O sítio tem uma área total de 120 hectares. O Governo do Maranhão realizou um levantamento de toda a área degradada, que é de 44 hectares, o equivalente a pouco mais que um terço da área total (35%), sem contar as áreas que já foram ocupadas e que ocasionaram parte dessa degradação.

No estudo referente aos recursos hídricos, foram mapeadas oito nascentes na área, em dois lados, que serão preservadas com a futura obra. Através dos estudos, foram identificados ainda mais de dez quilômetros de trilhas que proporcionarão opções de passeios aos visitantes.

Também foi realizada pesquisa sobre a planialtimetria. “Tínhamos que saber a diferença de cota (nível) que existe no Rangedor.
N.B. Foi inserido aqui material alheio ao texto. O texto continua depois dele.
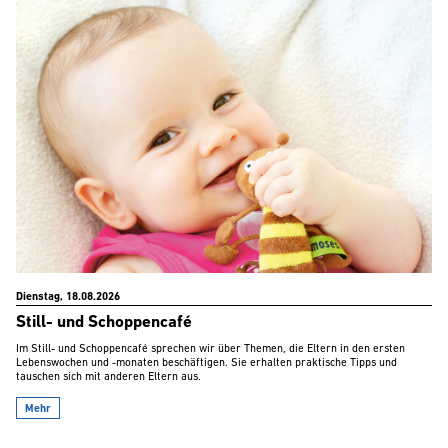
Dienstag, 18.08.2026
Still- und Schoppencafé
Im Still- und Schoppencafé sprechen wir über Themen, die Eltern in den ersten
Lebenswochen und -monaten beschäftigen. Sie erhalten praktische Tipps und
tauschen sich mit anderen Eltern aus.
Mehr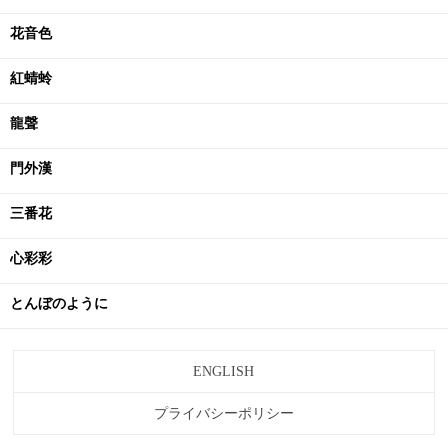
花音色
紅蜻蛉
龍聲
門外漢
三番花
心彩彩
とんぼのように
ENGLISH
プライバシーポリシー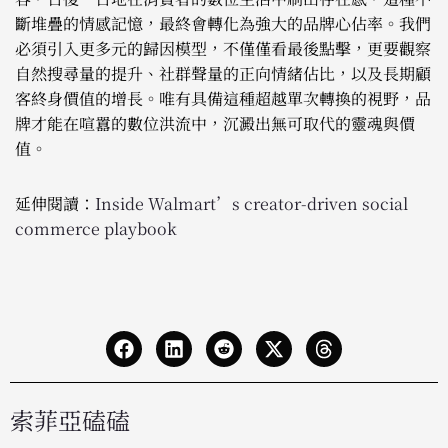
斷堆疊的情感記憶，最終會轉化為強大的品牌心佔率。我們
必須引入更多元的歸因模型，不僅僅看最後點擊，更要觀察
自然搜尋量的提升、社群聲量的正向情緒佔比，以及長期顧
客終身價值的增長。唯有具備這種超越單次轉換的視野，品
牌才能在喧囂的數位洪流中，沉澱出無可取代的靈魂與價
值。
延伸閱讀：
Inside Walmart’s creator-driven social
commerce playbook
索菲亞磕磕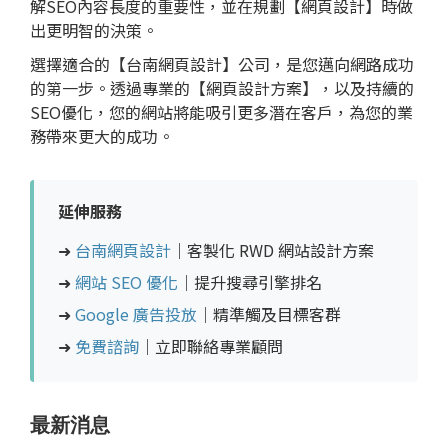
解SEO內容長度的重要性，並在規劃【網頁設計】時做
出更明智的決策。
選擇適合的【台南網頁設計】公司，是您邁向網路成功
的第一步。透過專業的【網頁設計方案】，以及持續的
SEO優化，您的網站將能吸引更多潛在客戶，為您的業
務帶來更大的成功。
延伸服務
➜
台南網頁設計
｜客製化 RWD 網站設計方案
➜
網站 SEO 優化
｜提升搜尋引擎排名
➜
Google 廣告投放
｜精準觸及目標客群
➜
免費諮詢
｜立即聯絡專業顧問
最新消息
Sabemos que a cota mais alta tem 33 e a mais baixa 13. Com isso, será possível estabelecer as declividades, a movimentação de terra, as microbacias que existem lá dentro, o que é essencial para garantir a acessibilidade de todos”, detalha o responsável pela equipe de projeto de construção do Sítio Rangedor, o arquiteto e urbanista Marcos Borges.

O responsável pelo projeto ressalta a atenção especial dada à legislação ambiental. “A lei que estabelece que é necessário deixar uma faixa de proteção permanente, que chamamos de Área de Preservação Permanente (APP), em volta dos riachos existentes. Além de servir para o meio ambiente, o espaço tem que servir para o bem-estar”, diz.
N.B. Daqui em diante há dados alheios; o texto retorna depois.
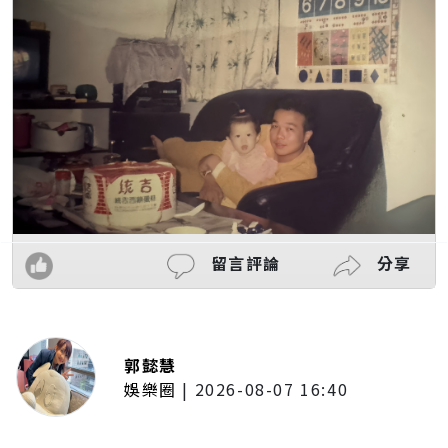
留言評論
分享
郭懿慧
娛樂圈
|
2026-08-07 16:40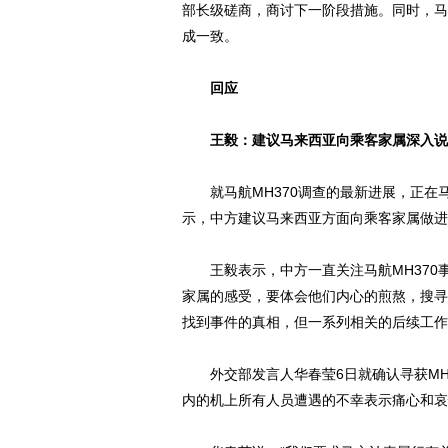
部长级磋商，商讨下一阶段措施。同时，马
成一致。
回应
王毅：建议马来西亚向乘客家属深入说
就马航MH370调查的最新进展，正在
示，中方建议马来西亚方面向乘客家属做进
王毅表示，中方一直关注马航MH370
家属的感受，要体会他们内心的煎熬，搜寻
找到事件的真相，但一系列相关的后续工作
外交部发言人华春莹6日就确认寻获MH3
内的机上所有人员遭遇的不幸表示痛心和哀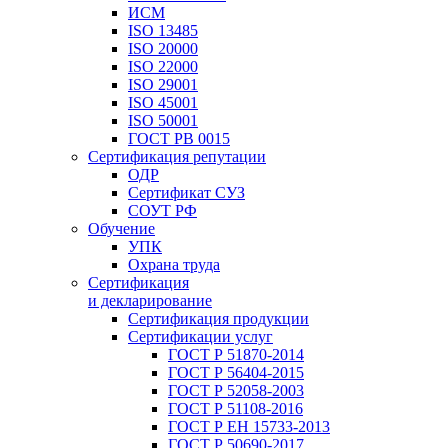
ИСМ
ISO 13485
ISO 20000
ISO 22000
ISO 29001
ISO 45001
ISO 50001
ГОСТ РВ 0015
Сертификация репутации
ОДР
Сертификат СУЗ
СОУТ РФ
Обучение
УПК
Охрана труда
Сертификация
и декларирование
Сертификация продукции
Сертификации услуг
ГОСТ Р 51870-2014
ГОСТ Р 56404-2015
ГОСТ Р 52058-2003
ГОСТ Р 51108-2016
ГОСТ Р ЕН 15733-2013
ГОСТ Р 50690-2017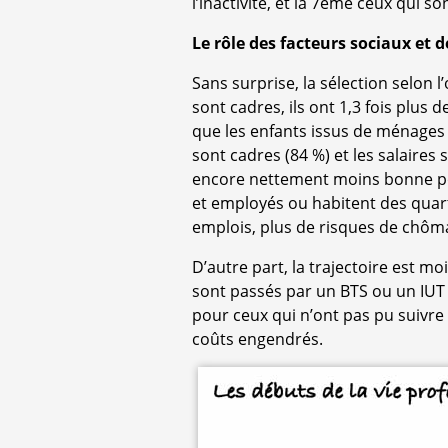
l’inactivité, et la 7ème ceux qui
Le rôle des facteurs sociaux et 
Sans surprise, la sélection selon l
sont cadres, ils ont 1,3 fois plus 
que les enfants issus de ménages 
sont cadres (84 %) et les salaires 
encore nettement moins bonne pou
et employés ou habitent des quarti
emplois, plus de risques de chôm
D’autre part, la trajectoire est 
sont passés par un BTS ou un IUT
pour ceux qui n’ont pas pu suivre
coûts engendrés.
Margeado por avenidas importantes – como a Jerônimo de Albuquerque, a Holandeses e a Eduardo Magalhães, que interliga as duas primeiras –, o Parque do Rangedor tem basicamente a forma geométrica de um triângulo. No entorno dele, existem muitos equipamentos, como instituições e comércios. Outro estudo executado foi o dos pontos de ônibus que darão acesso ao parque.

Arborização

O espaço contará ainda com uma grande esplanada, com a mistura de espécies nativas, oferecendo sombra para os frequentadores do parque. “Arborizamos todos os caminhos de acesso ao parque. Nós marcamos os caminhos com palmeiras de Babaçu e de Buriti. Todos os pergolados têm bougainville, que além de proporcionar o sombreado, fica bonito”, explica o arquiteto.
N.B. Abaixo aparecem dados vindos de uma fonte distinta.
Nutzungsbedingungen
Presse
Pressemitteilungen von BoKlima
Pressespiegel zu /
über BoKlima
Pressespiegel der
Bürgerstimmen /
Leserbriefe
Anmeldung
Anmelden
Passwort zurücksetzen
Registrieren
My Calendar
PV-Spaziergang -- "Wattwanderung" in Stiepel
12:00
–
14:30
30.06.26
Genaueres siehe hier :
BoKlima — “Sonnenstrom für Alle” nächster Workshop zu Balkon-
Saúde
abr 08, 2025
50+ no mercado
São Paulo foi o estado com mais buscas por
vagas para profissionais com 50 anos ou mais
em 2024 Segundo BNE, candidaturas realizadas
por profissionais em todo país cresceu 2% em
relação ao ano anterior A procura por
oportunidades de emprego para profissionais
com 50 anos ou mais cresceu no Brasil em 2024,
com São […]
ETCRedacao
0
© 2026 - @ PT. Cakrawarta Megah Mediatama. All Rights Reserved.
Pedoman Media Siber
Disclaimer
“Fizemos árvores diferenciadas, para que elas possam florir em diferentes épocas do ano, em cada uma das praças, gerando em cada unidade uma identidade paisagística”, acrescenta.

Histórico 

O Sítio do Rangedor foi uma Estação Ecológica, mas devido à quantidade de áreas que sofriam ataques com queimadas criminosas, despejo de lixo e prática ilegal de caça, o Governo do Maranhão, por meio da Lei Estadual Nº10. 455/2016, aprovada na Assembleia Legislativa, estabeleceu uma nova categoria ao local: a de Parque Ambiental, que agora pode receber as intervenções nas áreas já degradadas.